I don't believe this is overt racism. The deputies seemed to be very nice to the kids. They were following what they considered lawful orders, and did it in a nice way. But would they have been asked to go out there had those kids been white?

I do know some white kids were in it a few weeks ago and nothing was said. Perhaps no one noticed.

There most certainly is a racist component to what happened, but it's subtle. I'm sure none of these people consider themselves racist in any way. There were no blatantly racist remarks that I heard. It's under the surface, pretty much the way I presented it.

Anonymous said...

Anon 5:06, I brought it up because it was in the post and I think it played a role. You're correct, it didn't center on it, but it was there nonetheless. And I know subtle racism is in the picture at PPL, I've heard it with my own ears.

Subtle racism is the worst of all....

Bottom line - let the kids play.

The Banker

Anonymous said...

The Great O'Hare has deemed it racist. Give it a rest. If Stoffa is such a great leader he can order the kids be allowed to play there. His word overrules the 'white Court Administrators'. You know that only a Couirt Order could stop him and that ain't gonna happen.
So ask the County Executive to reach out his Lincoln like arms and free the people to get wet at the Courthouse.
Unless he is still up Angles backside. Now there is a 'white' guy with lots of stories not even subtle.

Anonymous said...

Lehigh County utilized some of its its green future fund money to work with the City of Allentown for spray parks at Bucky Boyle Park and I believe another one was to be built in either Keck Park and or Cedar Beach. I know that $500,000 went to improvements at Bucky Boyle Park back in 2004, part of which was the spray park. Ideally Norco could work with Sal Panto and the City of Easton to build a suitable spray park or parks for the kids in Easton. So many kids aren't swimmers. The Delaware or the quarries in the Slate belt aren't the place for kids to cool off. Especially little kids who use these fountains. I understand the world of liabilites these days. But given the heat, maybe a they could open the fountains up a couple of hours a day after some safety inspections. They have such a grand courthouse over there. Our Lehigh County judges told us in testimony before we trimmed our courthouse project down that it was to be the people's building. So be it. Set some guidelines. Post some "risk" signs. Maybe someone from the local bar association could work through the legal morass to ease the liability concern pro bono. But have a place for kids to go for God's sake. As I heard Paul Sorvino say today, We only go through life once, there is no dress rehearsal. Try to do good. Every day. Find a way. Maybe Easton could could spare a lifeguard from one of the local pools or the Y. I like Chris's idea for pool passes from businesses, the chamber, and charitable organizations. Sounds like a real good idea. Mr. Miles idea is also good, and even provides some contacts. Sadly, only another few weeks of summer for the kids, but maybe something could be done in time for next year. Let's hope so.

Anonymous said...

Anon 7:01

You are such a waste of air.

Bernie O'Hare said...

Anon 8:01,

As it gets closer to election time, the anonymous personal attacks have been increasing.

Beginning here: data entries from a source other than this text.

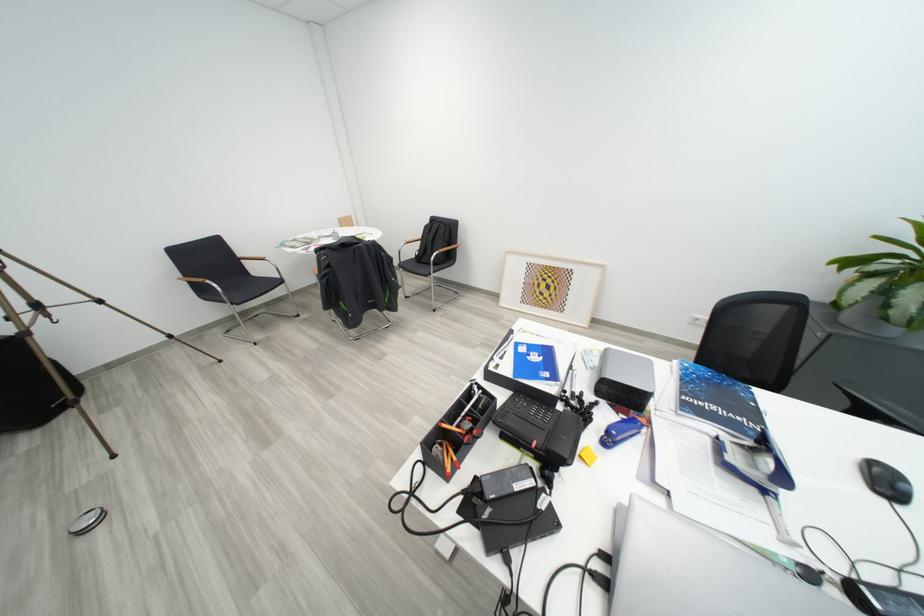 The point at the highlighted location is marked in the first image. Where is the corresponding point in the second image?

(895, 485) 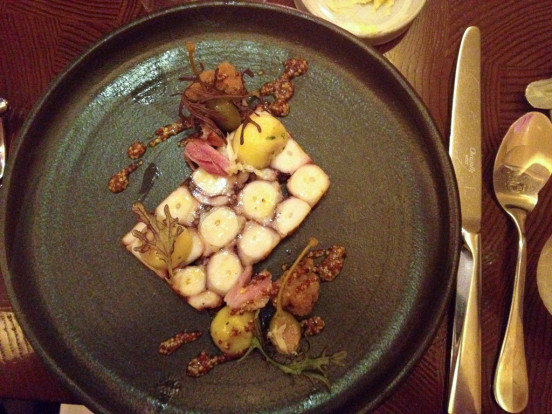 This screenshot has width=552, height=414. I want to click on spoon, so [524, 191]. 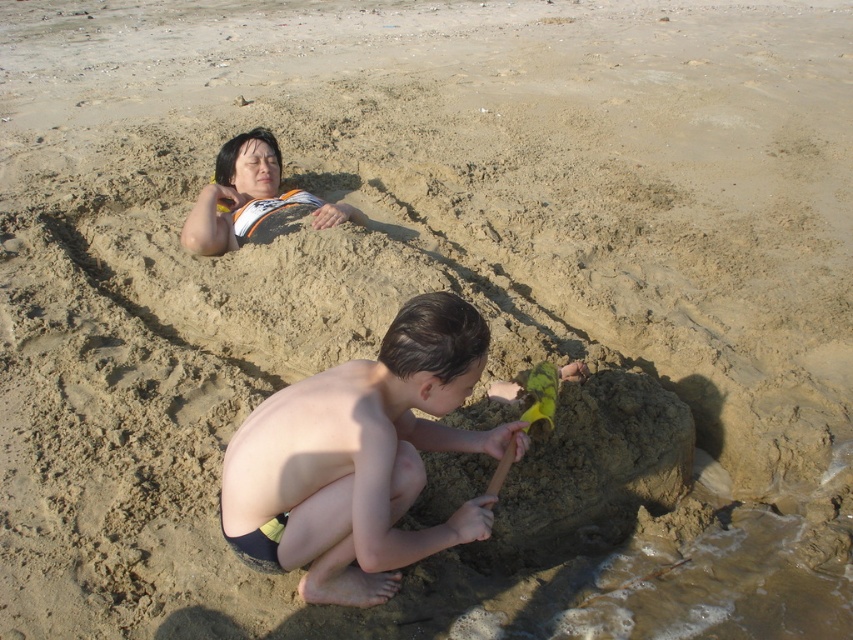 Question: Can you confirm if smooth tan skin at center is positioned above orange and white t-shirt at upper left?

Choices:
 (A) no
 (B) yes

Answer: (A)

Question: Which point is closer to the camera taking this photo?

Choices:
 (A) (407, 490)
 (B) (206, 204)

Answer: (A)

Question: Is smooth tan skin at center behind orange and white t-shirt at upper left?

Choices:
 (A) no
 (B) yes

Answer: (A)

Question: Is smooth tan skin at center above orange and white t-shirt at upper left?

Choices:
 (A) no
 (B) yes

Answer: (A) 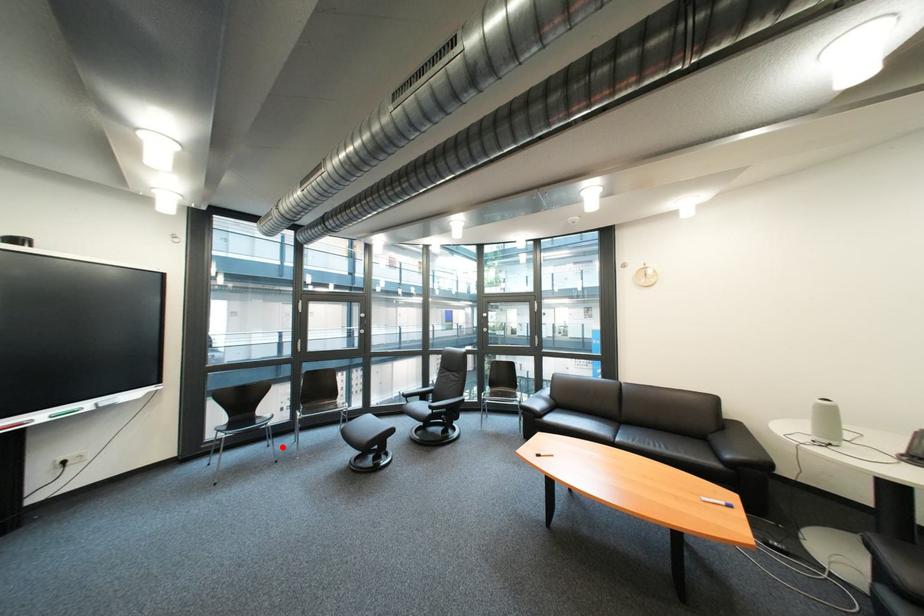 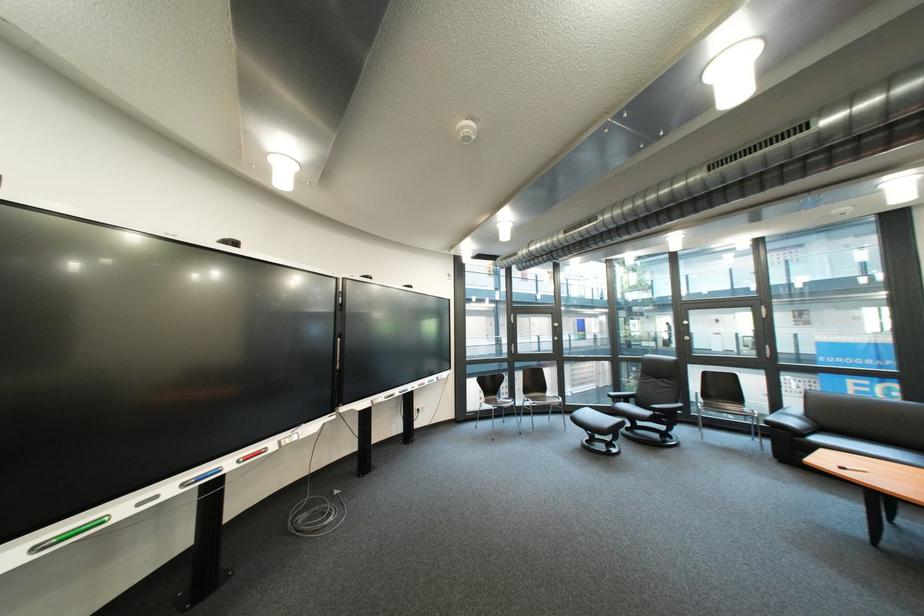 Where in the second image is the point corresponding to the highlighted location from the first image?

Stoffa certainly has the authority to order that kids be allowed to play at the fountain, but can't issue such an order until he knows they are being stopped. Moreover, he would not act unilaterally. He would certainly consult with the judges, who themselves may be unaware what happened, and come up with a decision that is best for everyone.


Nice to hear from you. Chris Miller and Don Miles both hgave some great ideas, and so do you. They are very much appreciated.